At the Peacock, Tiny Waves hosted an underwater stage complete with barrier reefs framing the stage, jellyfish hanging, and bubbles circulating. But all focus was magnetized to Hear Hums as they delved into an ethereal realm with their screaming hymns that could only rivaled in potency by their own tribal percussion. They aggressively pummeled their drums in such an aboriginal demeanor it neccesitated a physiological response, and what wasn’t sheer exhilaration was probably fear.

Loud Valley filled The Dropp’s stage at the local gay bar Paradise with everything OYGF could stand for. Great sounds, real people, the Orlando feel, it was even the only stage thus far where dancing ensued. Loud Valley is a concoction of men that are so cohesive in their sound even the trumpet slithers through its notes with eloquence. Such a close knit atmosphere that the band members were shouting out drink orders and fans were running them over.
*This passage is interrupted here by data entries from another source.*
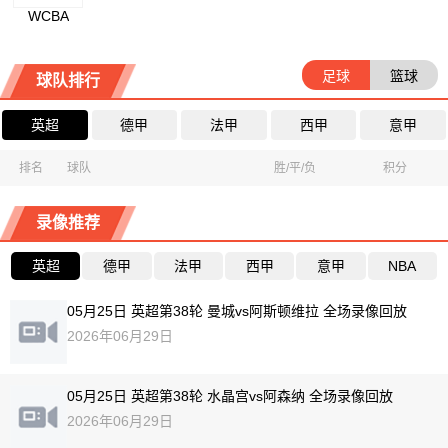
WCBA
足球
篮球
球队排行
英超
德甲
法甲
西甲
意甲
排名
球队
胜/平/负
积分
录像推荐
英超
德甲
法甲
西甲
意甲
NBA
05月25日 英超第38轮 曼城vs阿斯顿维拉 全场录像回放
2026年06月29日
05月25日 英超第38轮 水晶宫vs阿森纳 全场录像回放
2026年06月29日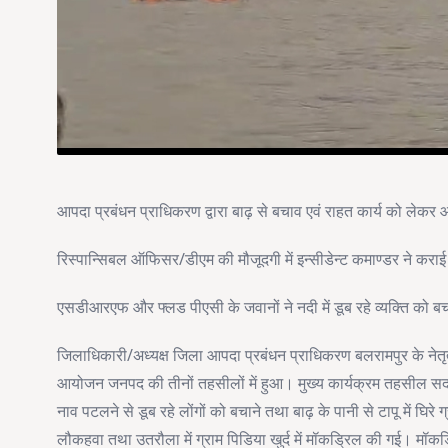
आपदा प्रबंधन प्राधिकरण द्वारा बाढ़ से बचाव एवं राहत कार्य को लेक
रिस्पान्सिबल ऑफिसर/डीएम की मौजूदगी में इन्सीडेन्ट कमाण्डर ने करा
एसडीआरएफ और फ्लड पीएसी के जवानों ने नदी में डूब रहे व्यक्ति को बचाने 
जिलाधिकारी/अध्यक्ष जिला आपदा प्रबंधन प्राधिकरण बलरामपुर के नेतृ
आयोजन जनपद की तीनों तहसीलों में हुआ। मुख्य कार्यक्रम तहसील स
नाव पटलने से डूब रहे लोंगों को बचाने तथा बाढ़ के पानी से टापू में घ
लौकहवा तथा उतरौला में ग्राम पिडिया खुर्द में मॉकड्रिल की गई। मॉ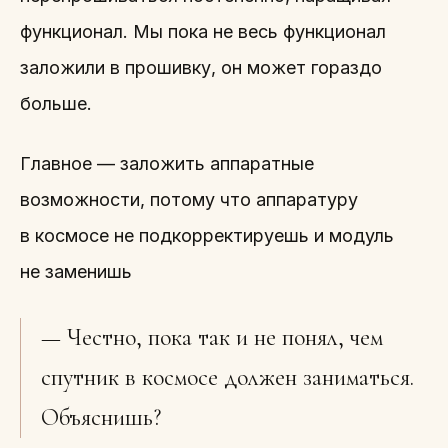
функционал. Мы пока не весь функционал
заложили в прошивку, он может гораздо
больше.
Главное — заложить аппаратные
возможности, потому что аппаратуру
в космосе не подкорректируешь и модуль
не заменишь
— Честно, пока так и не понял, чем
спутник в космосе должен заниматься.
Объяснишь?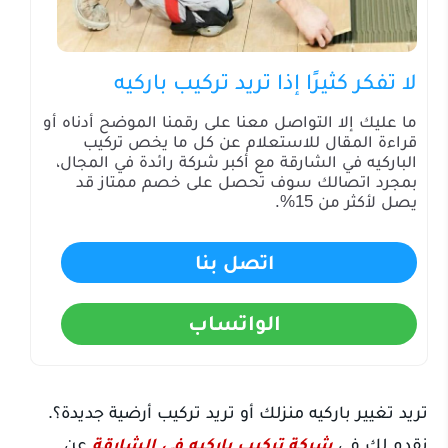
لا تفكر كثيرًا إذا تريد تركيب باركيه
ما عليك إلا التواصل معنا على رقمنا الموضح أدناه أو
قراءة المقال للاستعلام عن كل ما يخص تركيب
الباركيه في الشارقة مع أكبر شركة رائدة في المجال،
بمجرد اتصالك سوف تحصل على خصم ممتاز قد
يصل لأكثر من 15%.
اتصل بنا
الواتساب
تريد تغيير باركيه منزلك أو تريد تركيب أرضية جديدة؟.
نقدم لك في
شركة تركيب باركيه في الشارقة
عن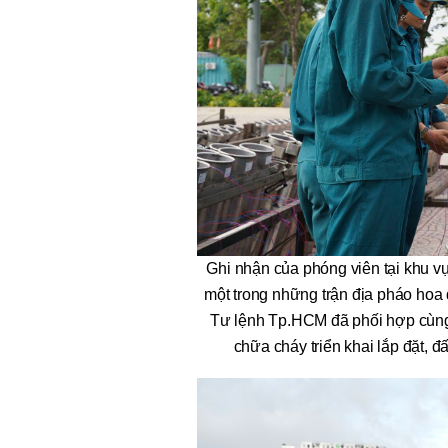
Ghi nhận của phóng viên tại khu 
một trong những trận địa pháo hoa 
Tư lệnh Tp.HCM đã phối hợp cùng 
chữa cháy triển khai lắp đặt, đ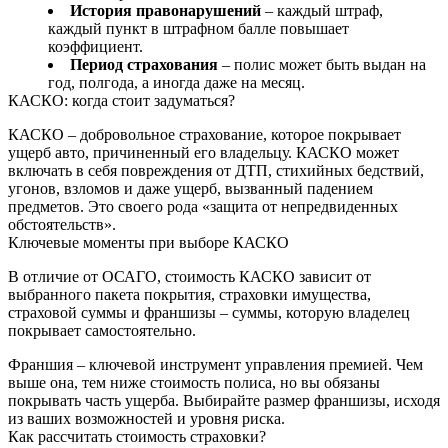
История правонарушений
– каждый штраф,
каждый пункт в штрафном балле повышает
коэффициент.
Период страхования
– полис может быть выдан на
год, полгода, а иногда даже на месяц.
КАСКО: когда стоит задуматься?
КАСКО – добровольное страхование, которое покрывает
ущерб авто, причиненный его владельцу. КАСКО может
включать в себя повреждения от ДТП, стихийных бедствий,
угонов, взломов и даже ущерб, вызванный падением
предметов. Это своего рода «защита от непредвиденных
обстоятельств».
Ключевые моменты при выборе КАСКО
В отличие от ОСАГО, стоимость КАСКО зависит от
выбранного пакета покрытия, страховки имущества,
страховой суммы и франшизы – суммы, которую владелец
покрывает самостоятельно.
Франшия – ключевой инструмент управления премией. Чем
выше она, тем ниже стоимость полиса, но вы обязаны
покрывать часть ущерба. Выбирайте размер франшизы, исходя
из ваших возможностей и уровня риска.
Как рассчитать стоимость страховки?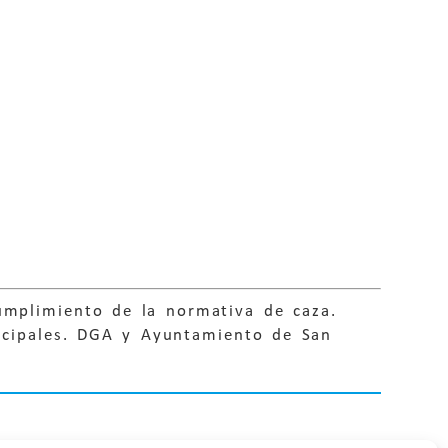
cumplimiento de la normativa de caza.
icipales. DGA y Ayuntamiento de San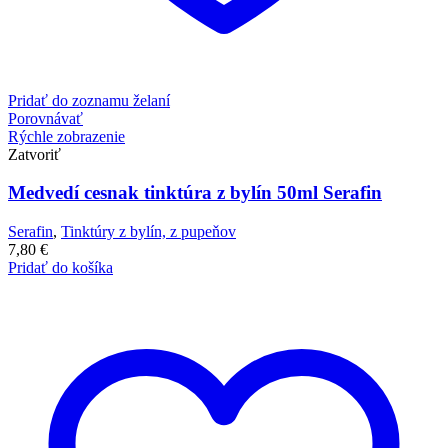
Pridať do zoznamu želaní
Porovnávať
Rýchle zobrazenie
Zatvoriť
Medvedí cesnak tinktúra z bylín 50ml Serafin
Serafin
,
Tinktúry z bylín, z pupeňov
7,80
€
Pridať do košíka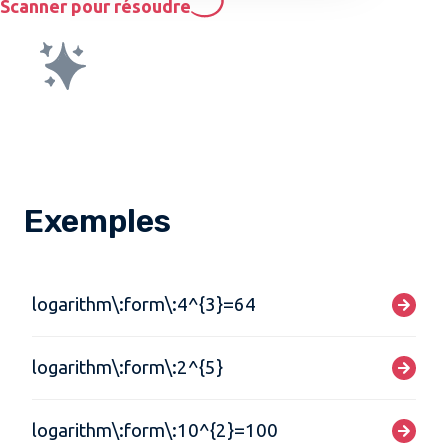
Scanner pour résoudre
Exemples
logarithm\:form\:4^{3}=64
logarithm\:form\:2^{5}
logarithm\:form\:10^{2}=100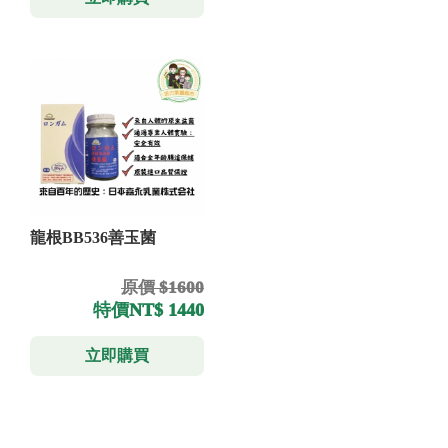
龍根BB536善玉菌
原價 $1600
特價
NT$ 1440
立即購買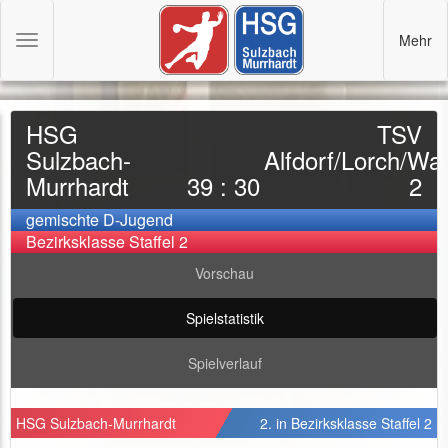
Mehr
Toggle
navigation
HSG
TSV
Sulzbach-
Alfdorf/Lorch/Wa
Murrhardt
39 : 30
2
gemischte D-Jugend
Bezirksklasse Staffel 2
Vorschau
Spielstatistik
Spielverlauf
HSG Sulzbach-Murrhardt
2. in Bezirksklasse Staffel 2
At the largest venue of the festival we were privy to San Diego band Mrs Magician, we even spoke to these handsome men on the side which we’ll be telling you more about later. Their songs are calleoused rock lullabies that are understated in their presence, you don’t realize how absorbing their sound is until they stop and you’re left in the wake of an unwelcome silence. They escaped the Cali local music scene to open for Cults on their tour, don’t hesitate to catch them when they make it to your town.
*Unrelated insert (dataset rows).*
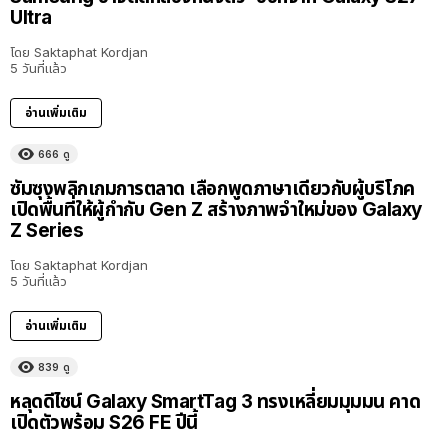
Ultra
โดย
Saktaphat Kordjan
5 วันที่แล้ว
อ่านเพิ่มเติม
666
ดู
ซัมซุงพลิกเกมการตลาด เลือกพูดภาษาเดียวกับผู้บริโภค
เปิดพื้นที่ให้ผู้กำกับ Gen Z สร้างภาพจำใหม่ของ Galaxy
Z Series
โดย
Saktaphat Kordjan
5 วันที่แล้ว
อ่านเพิ่มเติม
839
ดู
หลุดดีไซน์ Galaxy SmartTag 3 ทรงเหลี่ยมมุมมน คาด
เปิดตัวพร้อม S26 FE ปีนี้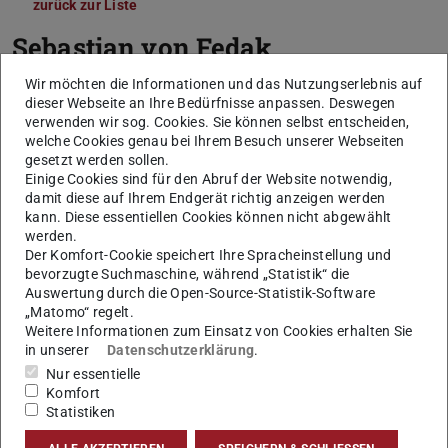
zurück zur Liste
Sebastian von Fedak
Wir möchten die Informationen und das Nutzungserlebnis auf
dieser Webseite an Ihre Bedürfnisse anpassen. Deswegen
verwenden wir sog. Cookies. Sie können selbst entscheiden,
welche Cookies genau bei Ihrem Besuch unserer Webseiten
gesetzt werden sollen.
Einige Cookies sind für den Abruf der Website notwendig,
damit diese auf Ihrem Endgerät richtig anzeigen werden
kann. Diese essentiellen Cookies können nicht abgewählt
werden.
Der Komfort-Cookie speichert Ihre Spracheinstellung und
bevorzugte Suchmaschine, während „Statistik“ die
Auswertung durch die Open-Source-Statistik-Software
„Matomo“ regelt.
Weitere Informationen zum Einsatz von Cookies erhalten Sie
in unserer
Datenschutzerklärung
.
Nur essentielle
Komfort
Statistiken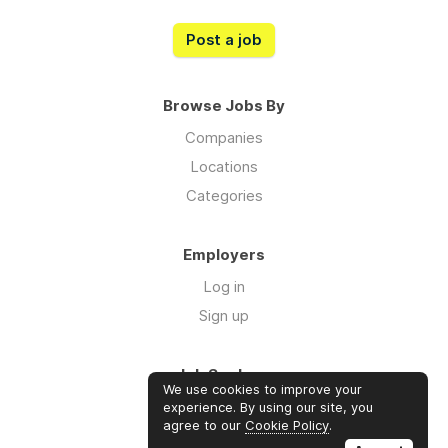
voor meer info over Op Wielekes bekijk
Post a job
alvast eens onze
website:
www.opwielekes.be
of bel me
eens op 0476 787533
Browse Jobs By
Companies
Locations
Categories
Employers
Log in
Sign up
Job Seekers
We use cookies to improve your
Log in
experience. By using our site, you
agree to our
Cookie Policy
.
Sign up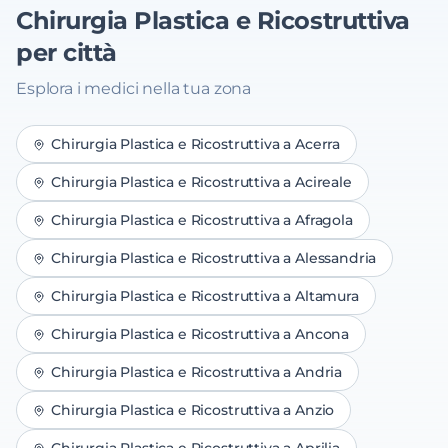
Chirurgia Plastica e Ricostruttiva
per città
Esplora i medici nella tua zona
Chirurgia Plastica e Ricostruttiva
a
Acerra
Chirurgia Plastica e Ricostruttiva
a
Acireale
Chirurgia Plastica e Ricostruttiva
a
Afragola
Chirurgia Plastica e Ricostruttiva
a
Alessandria
Chirurgia Plastica e Ricostruttiva
a
Altamura
Chirurgia Plastica e Ricostruttiva
a
Ancona
Chirurgia Plastica e Ricostruttiva
a
Andria
Chirurgia Plastica e Ricostruttiva
a
Anzio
Grandchildren took over The Dropp’s stage, and I got my hands on their album.  I’m pretty sure my car can recite the lyrics by now since I’ve played it incessantly, beginning with my 3 hour drive back home from the festival. Who knew a group of six men could rattle so much. Their folky instruments rocked so hard between the reverberating synth and man-croons. There wasn’t much of a crowd but those that were there left with a gem, and now you can have it too!

The Dropp’s stage was on point, and they knew what they were doing when they booked Praything. It is incredibly hard to feel them online, but when you’re standing in front of the keyboardist as he throws his body with such liberality it would make a chiropractor cry. It gives you a whole new angle on them. Their heartfelt tales are sway-worthy and sugar-coated with a foggy, spacey style that sounds like a tape recording. Preciously endearing.
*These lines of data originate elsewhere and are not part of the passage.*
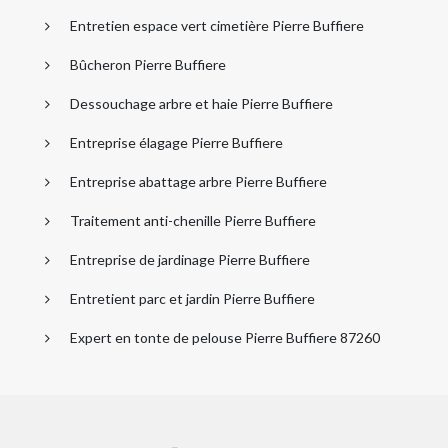
Entretien espace vert cimetière Pierre Buffiere
Bûcheron Pierre Buffiere
Dessouchage arbre et haie Pierre Buffiere
Entreprise élagage Pierre Buffiere
Entreprise abattage arbre Pierre Buffiere
Traitement anti-chenille Pierre Buffiere
Entreprise de jardinage Pierre Buffiere
Entretient parc et jardin Pierre Buffiere
Expert en tonte de pelouse Pierre Buffiere 87260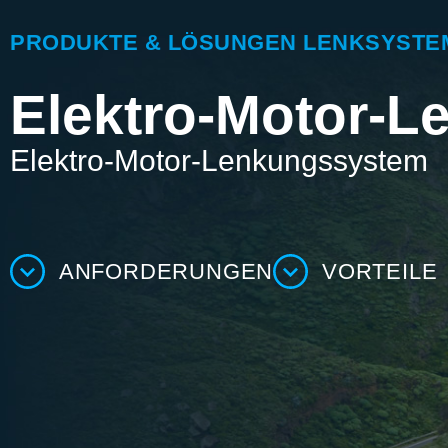
PRODUKTE & LÖSUNGEN LENKSYSTE
Elektro-Motor-
Elektro-Motor-Lenkungssystem
ANFORDERUNGEN
VORTEILE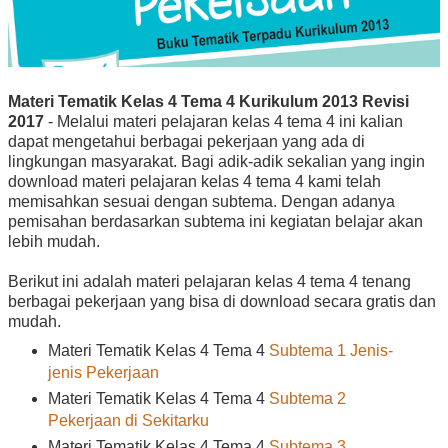
Materi Tematik Kelas 4 Tema 4 Kurikulum 2013 Revisi
2017
- Melalui materi pelajaran kelas 4 tema 4 ini kalian
dapat mengetahui berbagai pekerjaan yang ada di
lingkungan masyarakat. Bagi adik-adik sekalian yang ingin
download materi pelajaran kelas 4 tema 4 kami telah
memisahkan sesuai dengan subtema. Dengan adanya
pemisahan berdasarkan subtema ini kegiatan belajar akan
lebih mudah.
Berikut ini adalah materi pelajaran kelas 4 tema 4 tenang
berbagai pekerjaan yang bisa di download secara gratis dan
mudah.
Materi Tematik Kelas 4 Tema 4
Subtema 1 Jenis-
jenis Pekerjaan
Materi Tematik Kelas 4 Tema 4
Subtema 2
Pekerjaan di Sekitarku
Materi Tematik Kelas 4 Tema 4
Subtema 3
XXYYXX is a 16 year old producer from Orlando who had no problem opening up the large outdoor stage for the final day of the festival. His witchhouse reminiscence sounds that go along with his flares of tempo are consuming. If you keep close with his social media he releases new tracks almost every day, and one has yet to fall below any expectations. working alongside friends around his age and skill level he is hailing from Relief In Abstract Records, soon to be mailing out his newest creations on vinyl. And maybe one day his mom can drive him down south for a few shows

Day Joy. Being the twin-sister band of Loud Valley (almost the exact same group of friends in both bands) the sound was similar yet strikingly its own. With lead singer Michael tearing his little heart out into the the vocals that occasionally turned into bleeding wails there were a few moist eyes in the cafe-turned-stage. Their sound was a vagrant, changing through light ukulele, brassy trumpet pipes and multiple sets of drums that so slyly melded you wouldn’t have noticed the folksy menu of instruments. Animal Noise started off with just that, a soundscape of animal calls and creeps. Even the personnel supposed to be stationed outside had milled in for the set. The crowd applauded and whistled for a solid 5 minutes as the band finished and until they broke down and were barraged with embraces form the crowd. Maybe they were a bit biased since band creator Peter Percival is such a presence in the community there, his own house being the after-party staple for the entirety of the festival. Either way, their sound was undeniably refreshing, and addicting. All we have for now is a 4 song EP, of which the band is throwing downloads around all over the place, and we’re eagerly expecting more.